Files in seqtk_output folder

  • Exp180G_S1_L001.extendedFrags.fasta - File with merged reads in fasta format.

Files in parser_output folder

  • Exp180G_S1_L001_LStr_RC(-).bad - File containing reads where the parser encountered error in at least one sequence element (can be cell-barcodes or anchors or AHCA sequence).
  • Exp180G_S1_L001_LStr_RC(-).byFCS - A tab-delimited file with marker counts for each of the cells.
  • Exp180G_S1_L001_LStr_RC(-).crossoverFilter - File containing reads discarded by pcr-crossover filter.
  • Exp180G_S1_L001_LStr_RC(-).junk - File containing reads where the parser failed to detect all 7 barcode anchors.
  • Exp180G_S1_L001_LStr_RC(-).metrics - Metrics file containing reads counts filtered by each step in the parsing algorithm.
  • Exp180G_S1_L001_LStr.Statistics - A summary file containing statistics for cell-barcodes.

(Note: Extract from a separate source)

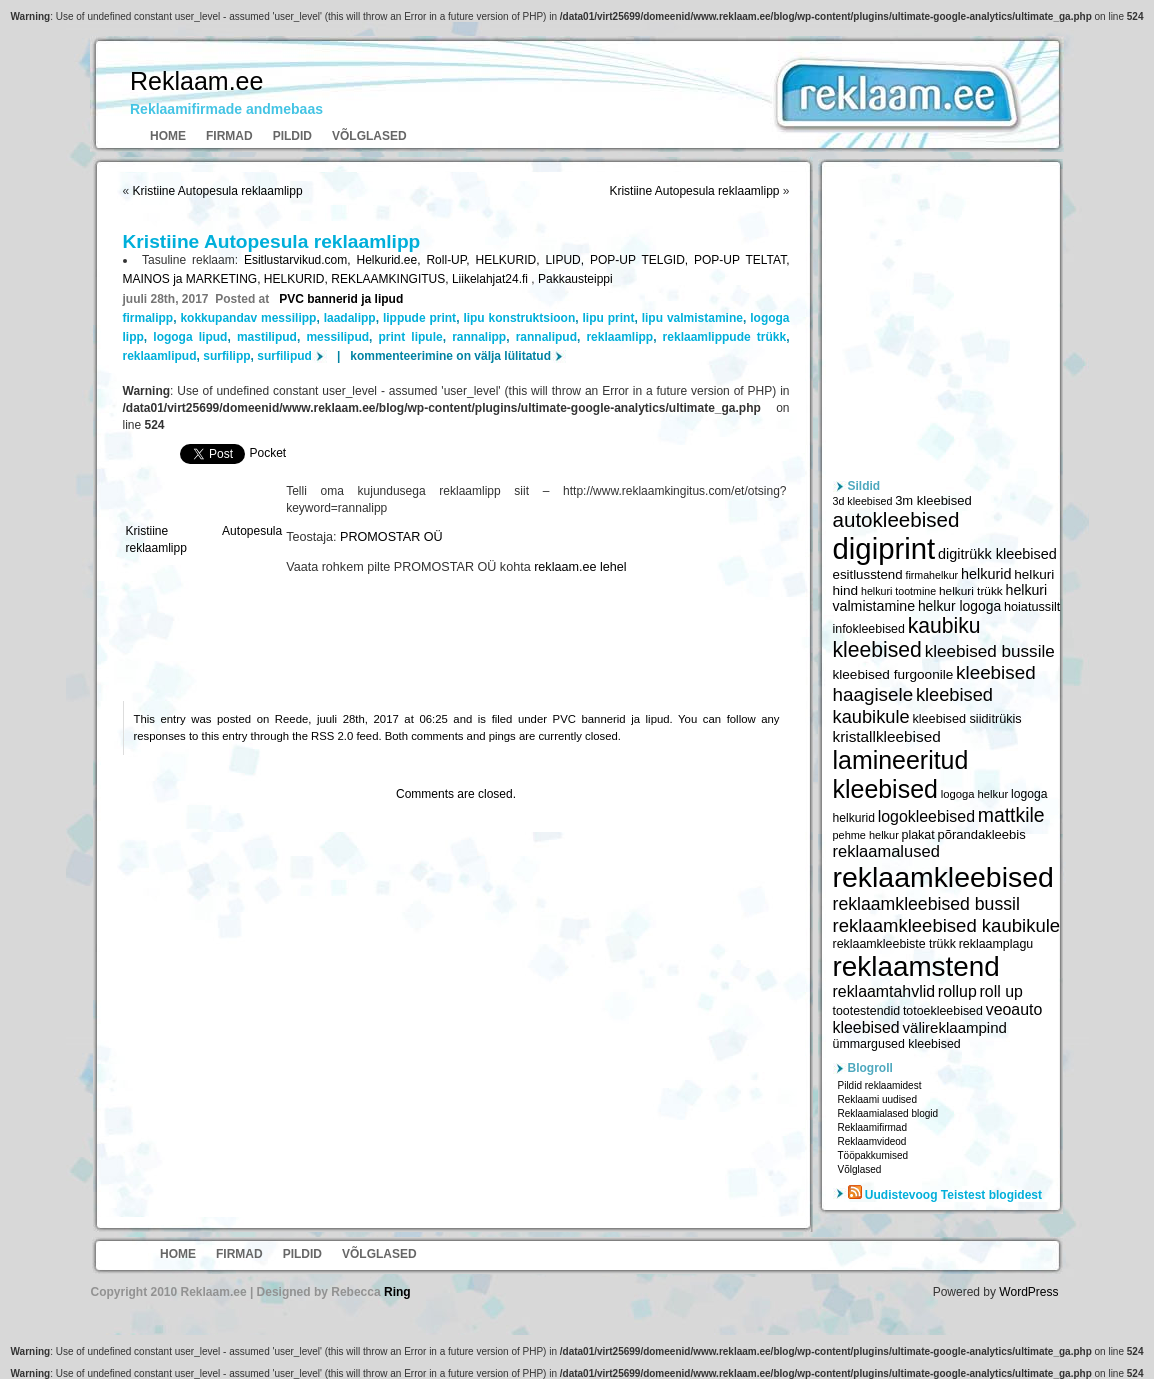 The width and height of the screenshot is (1154, 1379). I want to click on tootestendid [tootestendid (5 971 elementi)], so click(867, 1011).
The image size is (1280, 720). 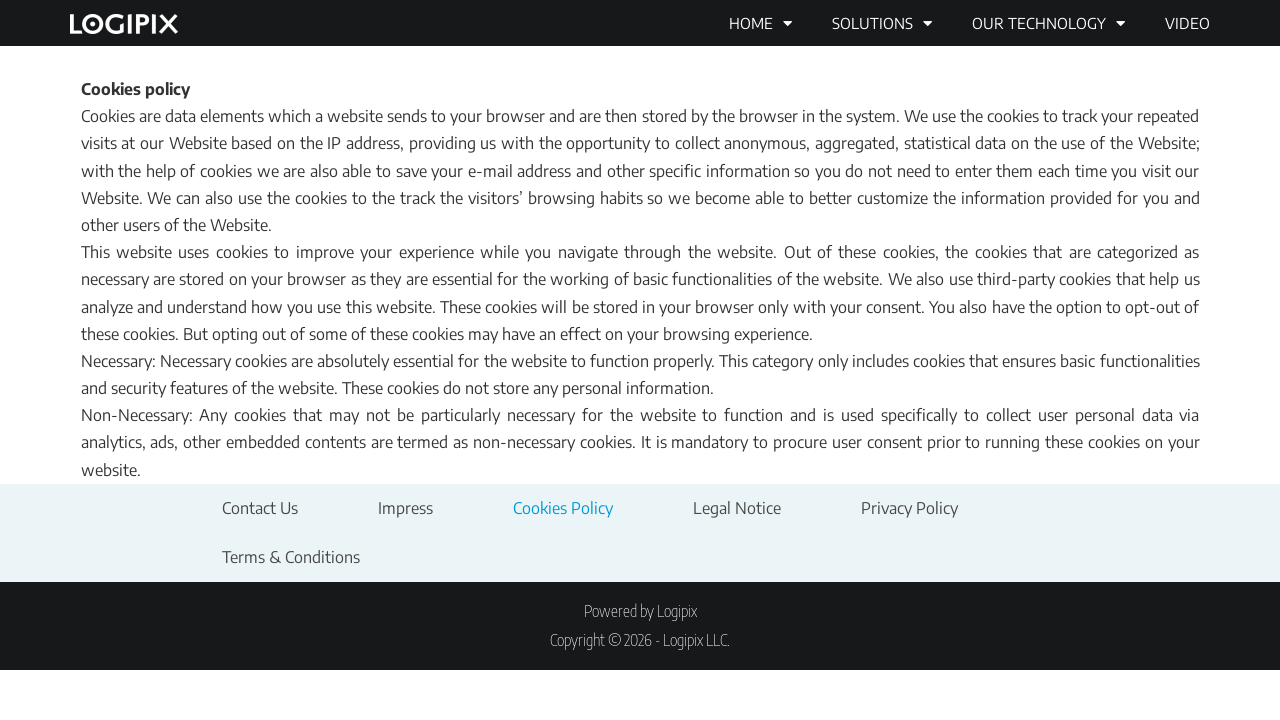 What do you see at coordinates (563, 508) in the screenshot?
I see `Cookies Policy` at bounding box center [563, 508].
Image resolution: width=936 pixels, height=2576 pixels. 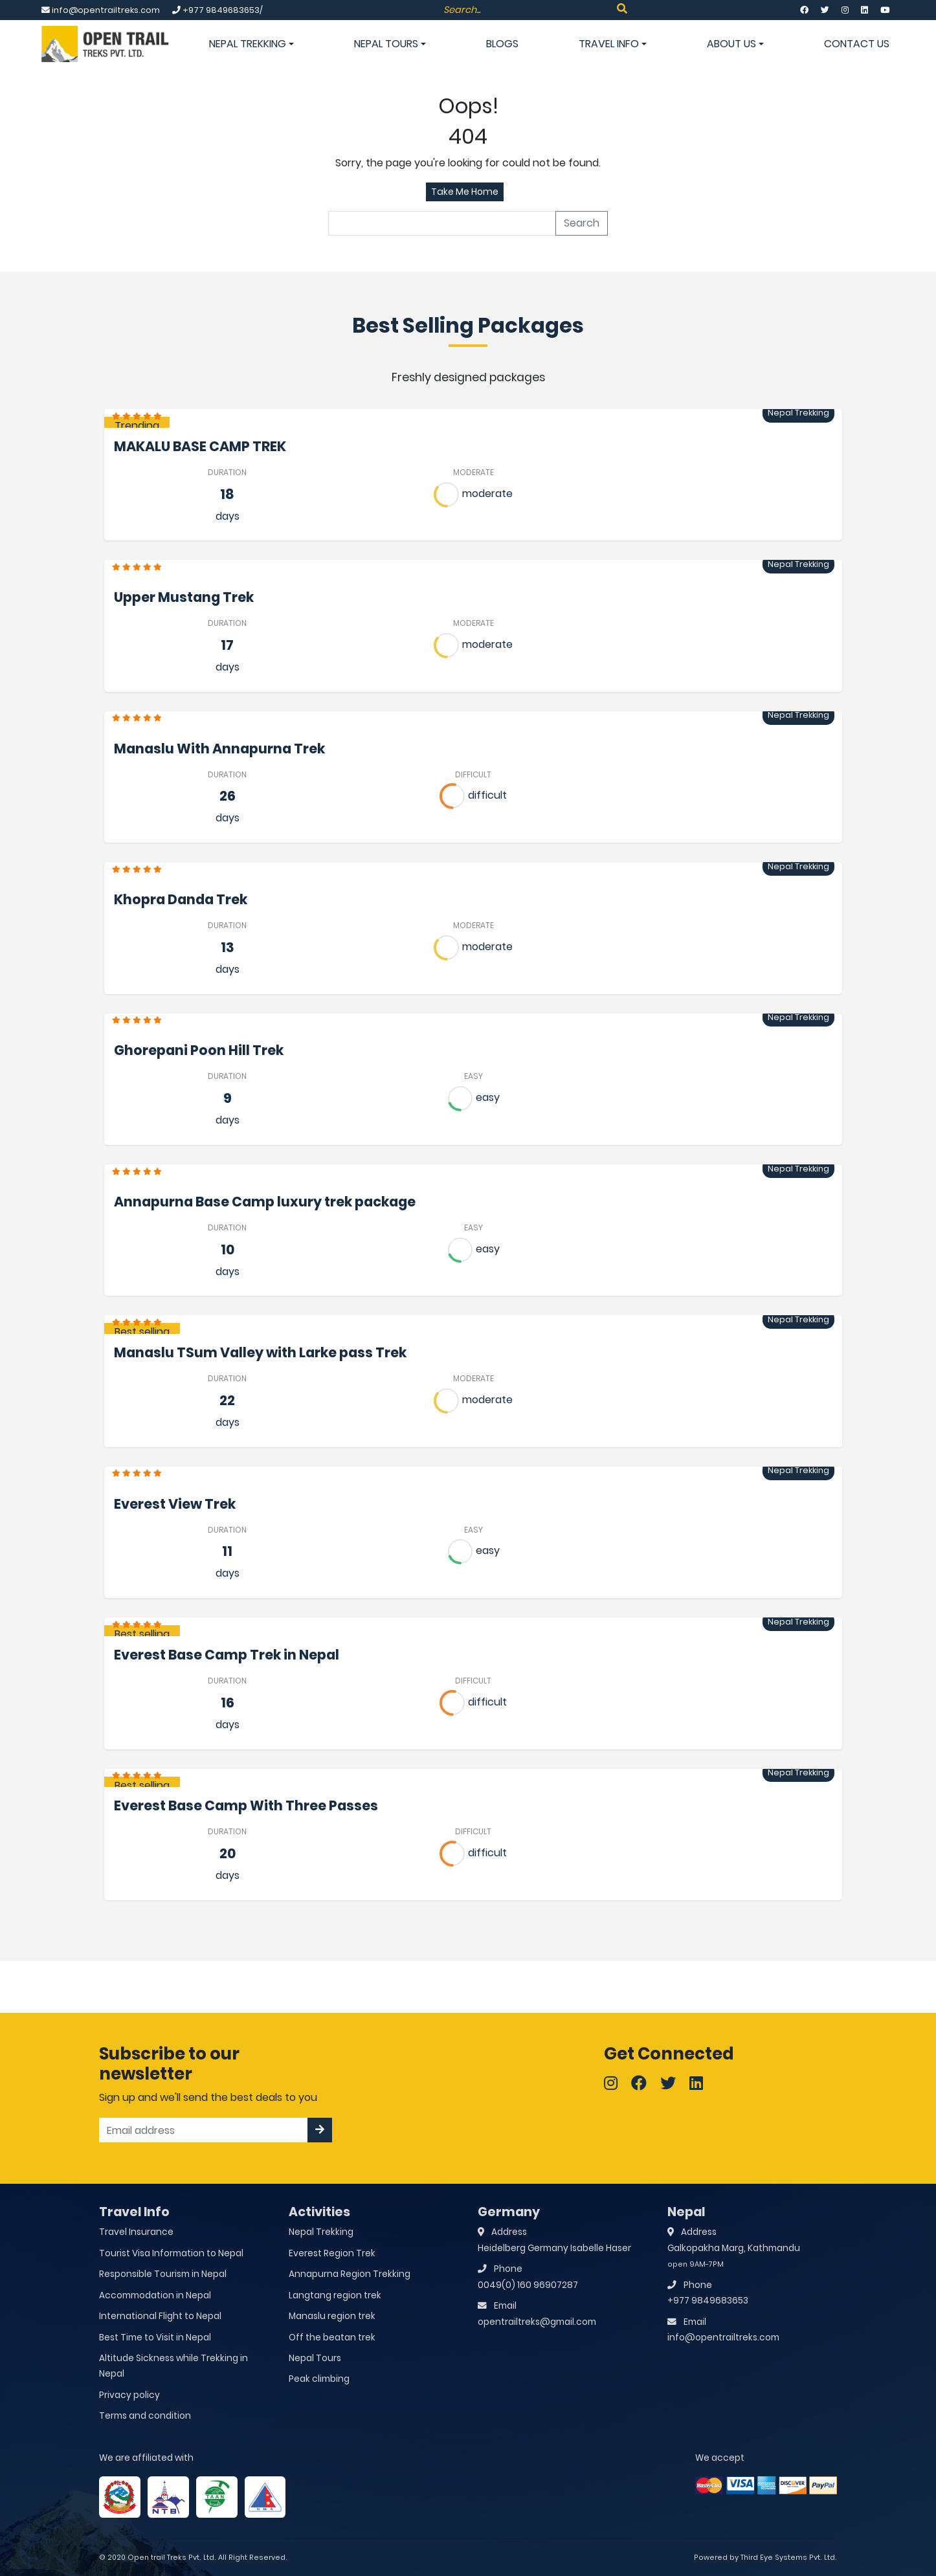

Files in rmsinglets_ouput Folder

  • Exp180G_S1_L001_LStr_RC(-)_10_5_5_1.tab_delimited - A tab-delimited file containing cells and their corresponding marker counts.
  • Exp180G_S1_L001_LStr_RC(-)_10_5_5_1.UNJITTERED_forFCS - A tab-delimited file containing marker counts only (cell-identifier is discarded).
  • Exp180G_S1_L001_LStr_RC(-)_10_5_5_1.JITTERED_forFCS - A tab-delimited file containing jittered marker counts (cell-identifier column is dicarded).
  • Summary.txt - A summary file generated by remove-singlets script.

Files in fcs_output Folder

  • Exp180G_S1_L001_LStr_RC(-)_10_5_5_1_UNJITTERED.fcs - Un-normalized fcs file containing marker counts for each of the cells.
  • Exp180G_S1_L001_LStr_RC(-)_10_5_5_1_JITTERED.fcs - Un-normalized fcs file containing jittered marker counts for each of the cells.

Files in norm_fcs_output Folder

  • Exp180G_S1_L001_LStr_RC(-)_10_5_5_1_forFCS_normalized_filtered_Chi2Pval_1.0_jittered0.5.fcs - Normalized and Jittered fcs file.